• **Page-level text extractions**:
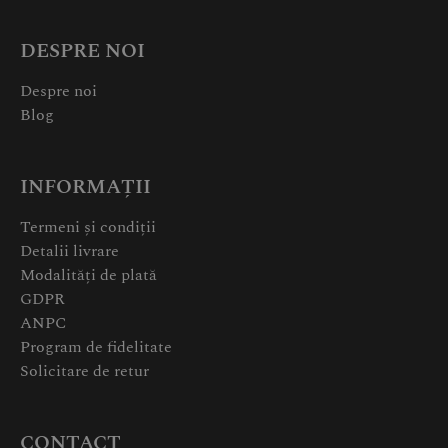
DESPRE NOI
Despre noi
Blog
INFORMAȚII
Termeni și condiții
Detalii livrare
Modalități de plată
GDPR
ANPC
Program de fidelitate
Solicitare de retur
CONTACT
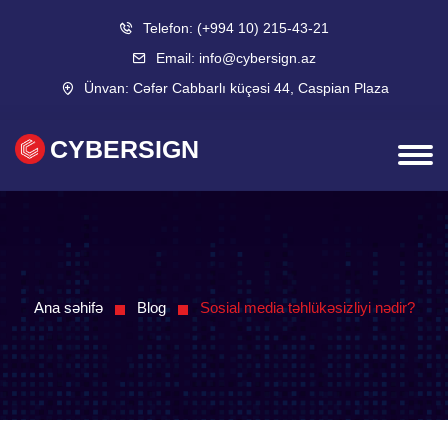
Telefon:
(+994 10) 215-43-21
Email:
info@cybersign.az
Ünvan:
Cəfər Cabbarlı küçəsi 44, Caspian Plaza
CYBERSIGN
Ana səhifə
Blog
Sosial media təhlükəsizliyi nədir?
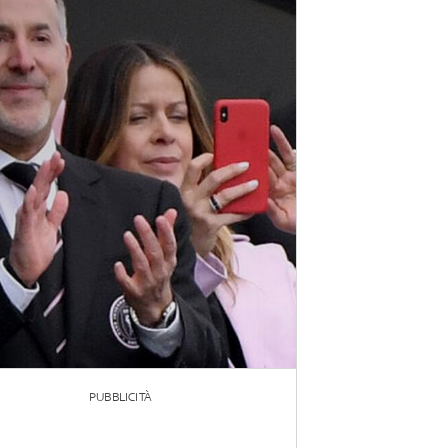
PUBBLICITÀ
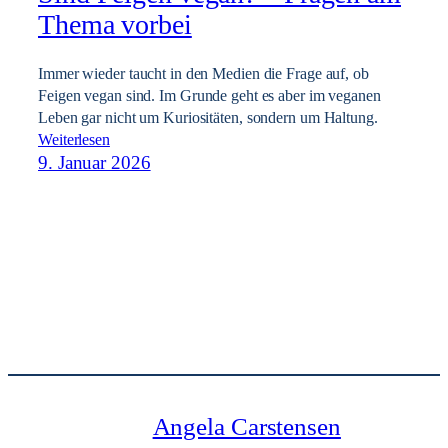
Thema vorbei
Immer wieder taucht in den Medien die Frage auf, ob
Feigen vegan sind. Im Grunde geht es aber im veganen
Leben gar nicht um Kuriositäten, sondern um Haltung.
Weiterlesen
9. Januar 2026
Angela Carstensen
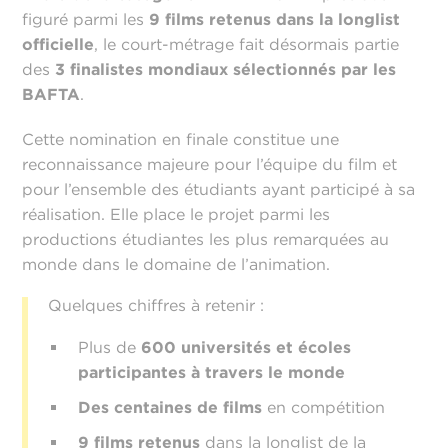
figuré parmi les
9 films retenus dans la longlist
officielle
, le court-métrage fait désormais partie
des
3 finalistes mondiaux sélectionnés par les
BAFTA
.
Cette nomination en finale constitue une
reconnaissance majeure pour l’équipe du film et
pour l’ensemble des étudiants ayant participé à sa
réalisation. Elle place le projet parmi les
productions étudiantes les plus remarquées au
monde dans le domaine de l’animation.
Quelques chiffres à retenir :
Plus de
600 universités et écoles
participantes à travers le monde
Des centaines de films
en compétition
9 films retenus
dans la longlist de la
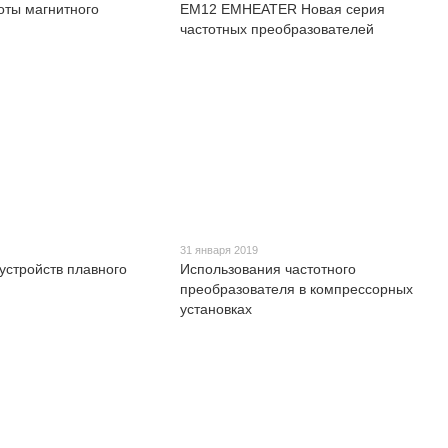
оты магнитного
EM12 EMHEATER Новая серия
частотных преобразователей
31 января 2019
устройств плавного
Использования частотного
преобразователя в компрессорных
установках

• **Problem to solve**: Line count for "monde": report how many lines in the data above include it, with no other words.

• **Answer for the task**: 2